As Collins fans (and those who saw the TV version) know, the question of whether or not the fragile and eponymous Anne Catherick is kept in a secure unit, then known as an asylum, or remains at large in the community, is a crucial part of the novel's plot.
An important part of Fleet Street's current plot is the battle for Saturday sales between the Telegraph and Rupert Murdoch's cut-price Times, so I did not assume Frank Dobson was necessarily revealing new policy, even though his friend, Tony, likes his ministers to be nice to the Tory papers.
The Daily Mail seized the yarn between editions and re-made its front page. Blow me, if on Monday it didn't happen again. Much to his surprise, Dobbo led the Telegraph a second time. His personal views on the desirability of easier early abortions were elevated into an official campaign to promote a backbench bill. It is a passionate issue to some Telegraph readers, including the editor.
In truth, Dobbo wasn't saying much we don't already know on either score. As he explained on the Today programme, the Cabinet has no collective view on abortion; it's a matter of conscience, and his conscience is not Anne Widdecombe's. There's no campaign, no plot.
As for mental health and what Dobbo - MP for several of London's railway stations - gently called 'people who are extremely vulnerable and, in some cases, a threat', there's not much change there, either.

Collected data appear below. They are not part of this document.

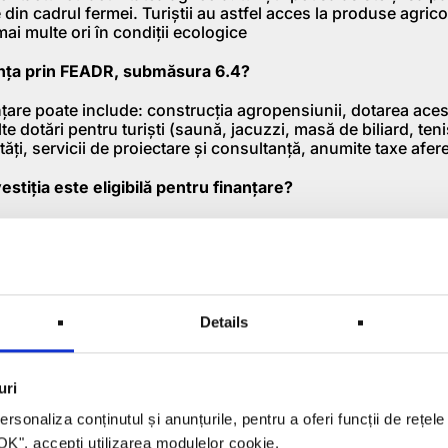
le din cadrul fermei. Turiștii au astfel acces la produse agric
ai multe ori în condiții ecologice
anța prin FEADR, submăsura 6.4?
nțare poate include: construcția agropensiunii, dotarea aces
te dotări pentru turiști (saună, jacuzzi, masă de biliard, ten
ități, servicii de proiectare și consultanță, anumite taxe afer
estiția este eligibilă pentru finanțare?
m mai sus, spațiile aferente locuinței fermierului nu sunt el
l acestuia și spațiile aferente dacă există (baie, dresing, etc
 și alte spații comune sunt eligibile pentru finanțare integr
litățile înafara limitei de proprietate (de exemplu costurile de
de la rețeaua electrică existentă până la limita dvs de propri
Details
bă proiectul dacă îl facem acum?
trebare care o aud tot mai des în ultima vreme dar care are
uri
l rând contează punctajul pe care îl poate atinge proiectul d
mea generală a firmei, vechimea firmei în agricultură și dom
rsonaliza conținutul și anunțurile, pentru a oferi funcții de rețele
ții:
 "OK", accepţi utilizarea modulelor cookie.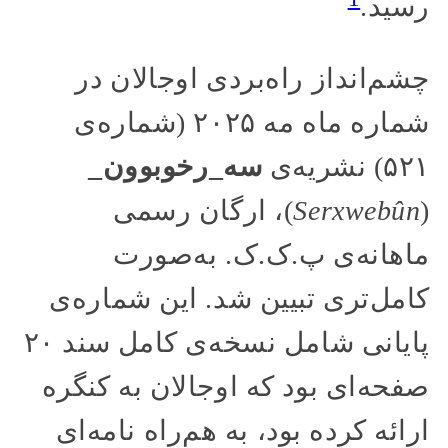
رسید.
چشم‌انداز راه‌بردی اوجالان در
شماره ماه مه ۲۰۲۵ (شماره‌ی
۵۲۱) نشریه‌ی
سه_‌رخوبوون_
(
Serxwebûn
)، ارگان رسمی
ماهانه‌ی پ.ک.ک. به‌صورت
کامل‌تری تبیین شد. این شماره‌ی
پایانی شامل نسخه‌ی کامل سند ۲۰
صفحه‌ای بود که اوجالان به کنگره
ارائه کرده بود، به ‌هم‌راه نامه‌ای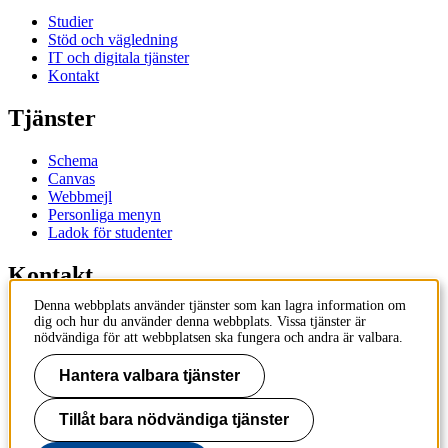
Studier
Stöd och vägledning
IT och digitala tjänster
Kontakt
Tjänster
Schema
Canvas
Webbmejl
Personliga menyn
Ladok för studenter
Kontakt
Denna webbplats använder tjänster som kan lagra information om
Kontakta utbildningsprogram
dig och hur du använder denna webbplats. Vissa tjänster är
Kontakta kurs
nödvändiga för att webbplatsen ska fungera och andra är valbara.
IT-support
KTH Entré
Hantera valbara tjänster
KTH Biblioteket
Tillåt bara nödvändiga tjänster
KTH
100 44 Stockholm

Junior health minister Paul Boateng is still busy reviewing closures and consolidations of the old 'water tower' mental hospitals, the kind of asylum Anne Catherick would have been in if Sir Percival Glyde hadn't gone private.
Yes, I am assured, the 'Jonathan Zito problem' - killings by mentally ill people who should be under supervision - will shortly become part of a formal review of the Mental Health Act.
It looks likely to lead to the creation of more halfway houses where 24-hour outreach supervision, assessment, even treatment, can be strengthened. It's often a matter of making sure folk, no more than 4,000-5,000 nationwide, take their tablets, isn't it? But that has nothing to do with the forthcoming Mental Incapacity Bill, which is designed to implement Law Commission proposals on living wills, consent and sectioning - if Lord 'Cardinal' Irvine can find a gap in November's Queen's Speech.
I'm not sure that Downing Street or Dobbo will be delighted to have got so much publicity, though it is certainly better than the Robin Cook and Gordon Brown sagas. That said, it should be noted for non-Telegraph readers that the accompanying profile did him proud as a deeply romantic closet highbrow with passions for good food, music and the English language.
What neither Dobbo nor the Telegraph seems to have realised is that the portrait of Cromwell he has kept on his office wall was left there by Stephen Dorrell. The Great Oliver is a hero to both of them.
Make what you will of that. One last point: Sunday's Observer, which is also fighting off Murdochry, caused a flutter in Whitehall dovecotes by reporting that Tessa Jowell's imminent green paper, Son of Health of the Nation, is watering down Mrs Bottomley's targets. Not so, comes an outraged cry.
Tory targets went from 1990 to 2000; Labour's will run to 2010 and concentrate on social groups and geographical areas where progress is hardest - that is, the poor. Middle-class types quickly cotton on to healthier habits, diet and exercise. Tory targets are duly met.
But there is 'a law of diminishing returns', Tessa tells her colleagues. The hard core is what they must tackle now. Very Dobsonian.